◆ EXERCISE GOAL
Among the entries below, retype exactly the lines starting with the one with "DA-NE UN LIKE!" and going on through the one with "fundamental", but not the pictures.

(Beginning of RECORDS SHOWN)

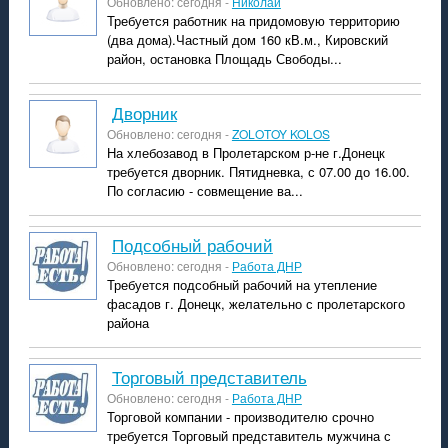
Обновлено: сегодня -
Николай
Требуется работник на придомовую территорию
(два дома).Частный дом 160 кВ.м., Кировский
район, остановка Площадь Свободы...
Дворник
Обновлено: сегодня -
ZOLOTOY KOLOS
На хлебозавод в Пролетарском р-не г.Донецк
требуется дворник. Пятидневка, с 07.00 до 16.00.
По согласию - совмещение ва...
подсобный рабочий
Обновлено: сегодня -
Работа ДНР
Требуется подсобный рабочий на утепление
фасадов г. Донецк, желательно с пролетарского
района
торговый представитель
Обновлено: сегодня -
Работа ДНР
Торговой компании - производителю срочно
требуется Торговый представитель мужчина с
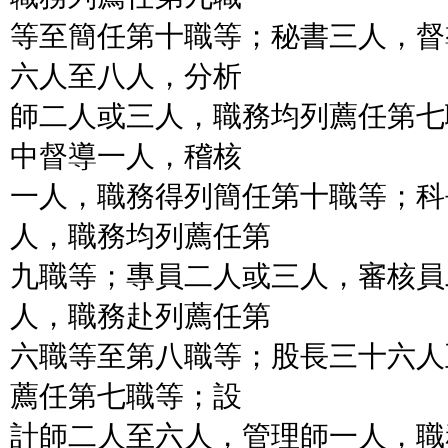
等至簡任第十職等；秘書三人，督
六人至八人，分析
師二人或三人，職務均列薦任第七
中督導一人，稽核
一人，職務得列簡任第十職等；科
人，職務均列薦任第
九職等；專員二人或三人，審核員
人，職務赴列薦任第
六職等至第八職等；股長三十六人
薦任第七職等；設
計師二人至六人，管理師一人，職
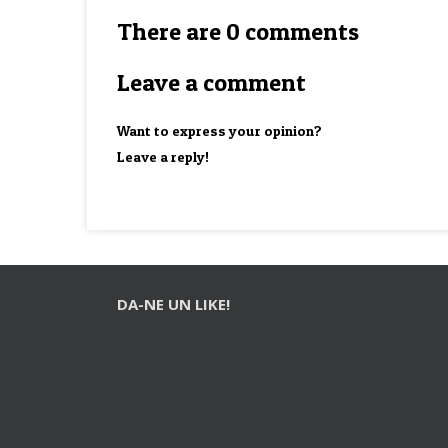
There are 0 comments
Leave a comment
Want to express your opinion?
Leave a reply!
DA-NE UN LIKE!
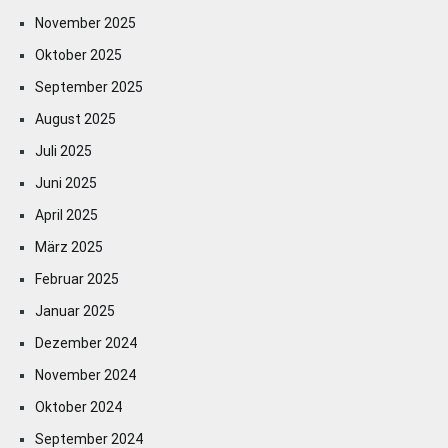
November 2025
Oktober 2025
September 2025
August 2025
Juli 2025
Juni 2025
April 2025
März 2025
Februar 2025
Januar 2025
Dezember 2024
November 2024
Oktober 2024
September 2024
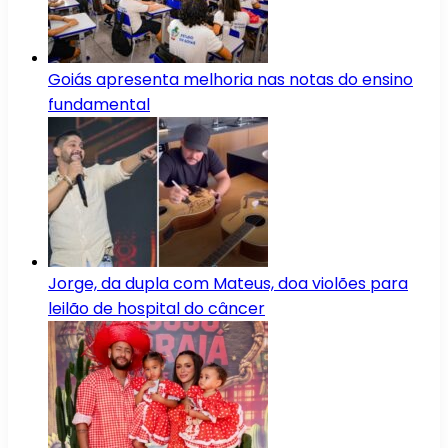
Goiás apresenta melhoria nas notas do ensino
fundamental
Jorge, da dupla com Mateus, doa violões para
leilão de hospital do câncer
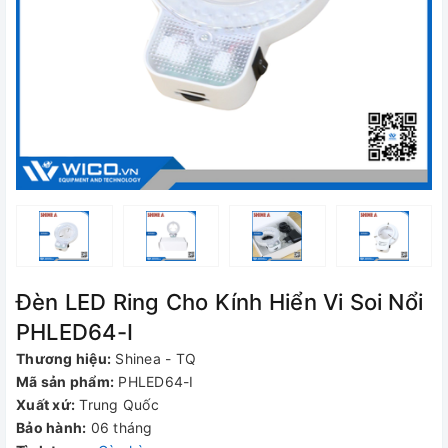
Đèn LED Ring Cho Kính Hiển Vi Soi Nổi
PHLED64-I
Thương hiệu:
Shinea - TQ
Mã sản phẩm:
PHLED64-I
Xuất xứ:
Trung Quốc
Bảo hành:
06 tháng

(End of RECORDS SHOWN)
(Beginning of RECORDS SHOWN)

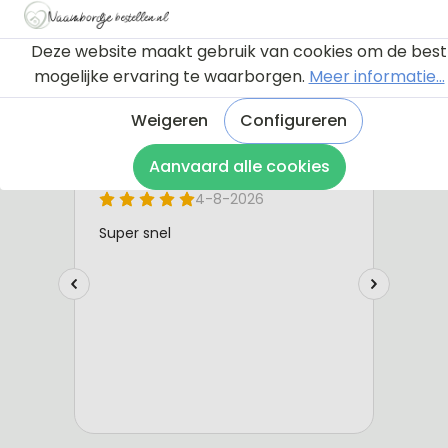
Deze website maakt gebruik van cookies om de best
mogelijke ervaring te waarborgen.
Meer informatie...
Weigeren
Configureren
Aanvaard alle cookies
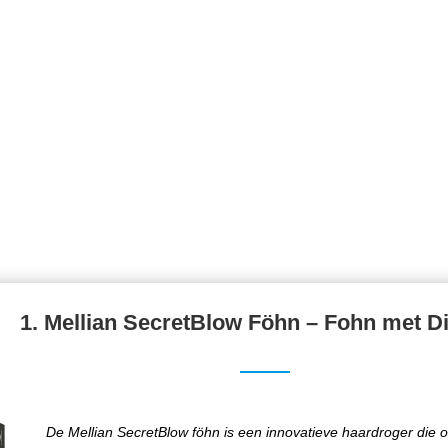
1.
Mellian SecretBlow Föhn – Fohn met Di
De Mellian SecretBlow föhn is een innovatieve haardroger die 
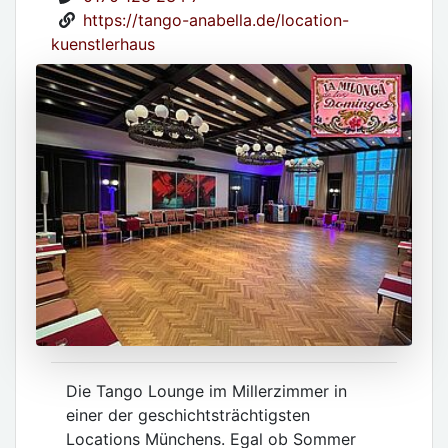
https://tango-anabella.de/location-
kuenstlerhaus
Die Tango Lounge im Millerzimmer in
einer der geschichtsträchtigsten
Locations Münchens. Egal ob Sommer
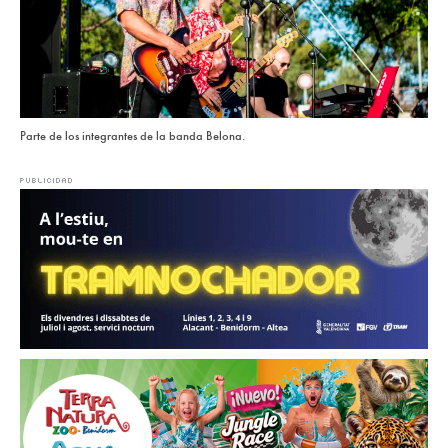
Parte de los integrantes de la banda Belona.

(End of RECORDS SHOWN)
(Beginning of RECORDS SHOWN)

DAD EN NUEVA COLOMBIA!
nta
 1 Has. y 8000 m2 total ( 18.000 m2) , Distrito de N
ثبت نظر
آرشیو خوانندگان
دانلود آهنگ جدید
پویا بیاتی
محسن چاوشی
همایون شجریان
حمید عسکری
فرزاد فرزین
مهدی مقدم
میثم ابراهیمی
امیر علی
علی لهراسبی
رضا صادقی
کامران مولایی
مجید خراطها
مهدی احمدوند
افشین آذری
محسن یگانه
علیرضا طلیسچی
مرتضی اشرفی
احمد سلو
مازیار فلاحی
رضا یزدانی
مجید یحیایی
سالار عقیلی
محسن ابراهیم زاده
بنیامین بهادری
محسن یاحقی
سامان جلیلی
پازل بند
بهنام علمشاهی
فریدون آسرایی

(End of RECORDS SHOWN)

◆ SOLUTION BELOW
DA-NE UN LIKE!
November 2025
Oktober 2025
September 2025
August 2025
Juli 2025
Juni 2025
April 2025
März 2025
Februar 2025
Januar 2025
Dezember 2024
November 2024
Oktober 2024
September 2024
Goiás apresenta melhoria nas notas do ensino
fundamental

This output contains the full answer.